There are many aspects of using Cloud Operations to improve the observability and reliability of your services running on Google Cloud.
But how should you approach setting up and using a suite as your cloud footprint grows? Before we start, let's take a step back and answer this simple question.
- Why do we do all of these things?
- What are we trying to achieve, overall, when using a suite like Cloud Operations?
Ultimately, we're after three main objectives
- Security and Compliance
- Monitoring and Onservability
- Cost Optimization
The first one is to make sure that our services are secure and that we comply with policies and regulations that are specifically relevant in our context. That means we need to manage things like data access and an audit trail.
The second one is the objective, keeping our users happy. That means we need to know if user experience degrades, hopefully by using SLOs, and what to do about it.
The final goal is managing the capacity required to run our services while ensuring that we optimize for cost.
Enterprise best practices
1) Centralize monitoring, auditing and observability data in a single place.
For services running on Google Cloud, we recommend using Cloud Operations to do just that.

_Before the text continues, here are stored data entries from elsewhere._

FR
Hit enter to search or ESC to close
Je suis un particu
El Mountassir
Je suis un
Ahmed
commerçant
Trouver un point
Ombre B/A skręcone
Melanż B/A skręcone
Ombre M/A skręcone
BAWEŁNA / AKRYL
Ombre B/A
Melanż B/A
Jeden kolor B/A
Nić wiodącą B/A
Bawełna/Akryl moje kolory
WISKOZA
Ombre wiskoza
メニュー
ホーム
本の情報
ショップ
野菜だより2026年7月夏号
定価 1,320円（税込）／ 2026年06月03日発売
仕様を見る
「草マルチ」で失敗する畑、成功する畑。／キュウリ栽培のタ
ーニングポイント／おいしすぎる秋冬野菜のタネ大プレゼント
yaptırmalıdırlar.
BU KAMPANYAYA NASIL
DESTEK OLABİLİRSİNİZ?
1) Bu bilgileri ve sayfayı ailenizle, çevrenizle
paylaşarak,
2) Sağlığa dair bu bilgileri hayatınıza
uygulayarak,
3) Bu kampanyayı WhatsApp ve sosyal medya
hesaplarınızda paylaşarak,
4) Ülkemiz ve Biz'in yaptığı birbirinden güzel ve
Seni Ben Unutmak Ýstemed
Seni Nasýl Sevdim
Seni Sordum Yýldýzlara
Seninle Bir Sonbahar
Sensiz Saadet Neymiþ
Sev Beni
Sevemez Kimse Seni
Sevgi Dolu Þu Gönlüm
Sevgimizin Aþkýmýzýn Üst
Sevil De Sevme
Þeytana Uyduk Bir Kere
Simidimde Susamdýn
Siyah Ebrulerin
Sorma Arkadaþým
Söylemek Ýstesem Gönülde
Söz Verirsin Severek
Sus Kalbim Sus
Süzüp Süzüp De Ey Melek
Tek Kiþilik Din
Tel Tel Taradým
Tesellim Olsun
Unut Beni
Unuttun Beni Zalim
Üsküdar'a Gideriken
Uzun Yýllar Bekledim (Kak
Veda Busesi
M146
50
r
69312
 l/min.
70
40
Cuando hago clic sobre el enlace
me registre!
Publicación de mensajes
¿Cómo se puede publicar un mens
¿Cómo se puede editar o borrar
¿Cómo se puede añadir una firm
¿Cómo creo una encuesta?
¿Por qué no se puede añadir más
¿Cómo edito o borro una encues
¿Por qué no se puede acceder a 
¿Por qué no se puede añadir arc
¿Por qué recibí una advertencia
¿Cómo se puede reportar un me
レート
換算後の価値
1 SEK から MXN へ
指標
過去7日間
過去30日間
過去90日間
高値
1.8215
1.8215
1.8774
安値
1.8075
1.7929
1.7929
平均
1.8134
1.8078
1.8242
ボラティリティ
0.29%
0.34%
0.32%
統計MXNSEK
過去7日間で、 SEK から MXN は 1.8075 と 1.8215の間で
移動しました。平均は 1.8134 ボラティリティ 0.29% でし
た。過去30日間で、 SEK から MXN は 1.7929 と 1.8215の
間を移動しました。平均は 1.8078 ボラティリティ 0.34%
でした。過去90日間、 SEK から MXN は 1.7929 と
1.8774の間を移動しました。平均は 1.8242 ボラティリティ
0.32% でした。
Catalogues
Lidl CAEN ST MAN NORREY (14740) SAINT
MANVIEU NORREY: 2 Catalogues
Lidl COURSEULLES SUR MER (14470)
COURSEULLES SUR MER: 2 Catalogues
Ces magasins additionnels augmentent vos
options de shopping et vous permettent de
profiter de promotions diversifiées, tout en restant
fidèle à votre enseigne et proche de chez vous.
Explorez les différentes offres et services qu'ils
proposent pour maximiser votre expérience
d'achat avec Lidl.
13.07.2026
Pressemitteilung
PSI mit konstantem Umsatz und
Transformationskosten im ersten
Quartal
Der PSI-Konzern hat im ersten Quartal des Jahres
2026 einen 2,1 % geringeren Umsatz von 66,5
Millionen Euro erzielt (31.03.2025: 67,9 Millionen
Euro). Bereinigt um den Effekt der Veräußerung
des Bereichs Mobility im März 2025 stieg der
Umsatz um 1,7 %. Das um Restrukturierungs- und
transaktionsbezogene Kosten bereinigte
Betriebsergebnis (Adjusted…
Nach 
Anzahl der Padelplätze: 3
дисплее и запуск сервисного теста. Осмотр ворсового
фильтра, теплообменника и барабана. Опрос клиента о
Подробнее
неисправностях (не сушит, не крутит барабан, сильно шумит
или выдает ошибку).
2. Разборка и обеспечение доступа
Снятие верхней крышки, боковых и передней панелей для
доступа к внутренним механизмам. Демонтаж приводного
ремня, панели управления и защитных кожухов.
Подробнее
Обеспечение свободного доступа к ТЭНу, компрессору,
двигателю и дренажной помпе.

Having this information in a single repository with easy cross-team access greatly improves practices like architecture design, incident response, and root cause analysis.
For example, if I know the track record of historical reliability of my dependencies, I can better architect my own service to meet my reliability objectives. At the same time, I can do a better job of incident response if I can see whether the services I depend on are having an incident. It's really difficult to do things like this without having all this information in a single place.
2) Ensure that a clear and easily accessible audit trail exists for your services.
Using cloud audit logs to help answer questions like who did what, where, and when in your Google Cloud projects, and managing IAM controls to limit who has access to view audit logs.
Cloud Audit Logs provides the following audit logs for each Cloud project, folder, and organization:
- Admin Activity audit logs
- Data Access audit logs
- System Event audit logs
- Policy Denied audit logs
- As you make audit log configuration changes, use a test Google Cloud project to validate them before propagating to developer and production projects.
- When considering how you grant access to audit logs across the organization, we recommend using a least privilege approach to granting permissions.
- Determine whether you need to export logs for longer-term retention
- Configure log sinks before you start receiving logs
- Set appropriate IAM controls against the export sink destination
Note that data access audit logs are off by default, except for BigQuery.
When you enable new Google Cloud Services, evaluate whether or not to enable data access audit logs for that new service.
3) Thoughtfully manage log retention and analysis.
Consider the various retention needs for compliance requirements, security and access analytics and event analytics.
The first way to do this is by using log views. You can use logs to control who has access to logs within your log buckets based on your needs and requirements.
Custom log views
Custom log views provides you with a granular way to control access to the logs in your log buckets.
You can also carefully control log retention by using project-level or aggregated sinks to export logs to BigQuery, Cloud Storage, and Pub/Sub for analytics, archival, or consumption by other systems.
Each of these do have their own mechanisms for controlling retention and access, and you should carefully consider those as you plan your retention strategy.
I hope these recommendations help you keep your services secure and to keep your users happy.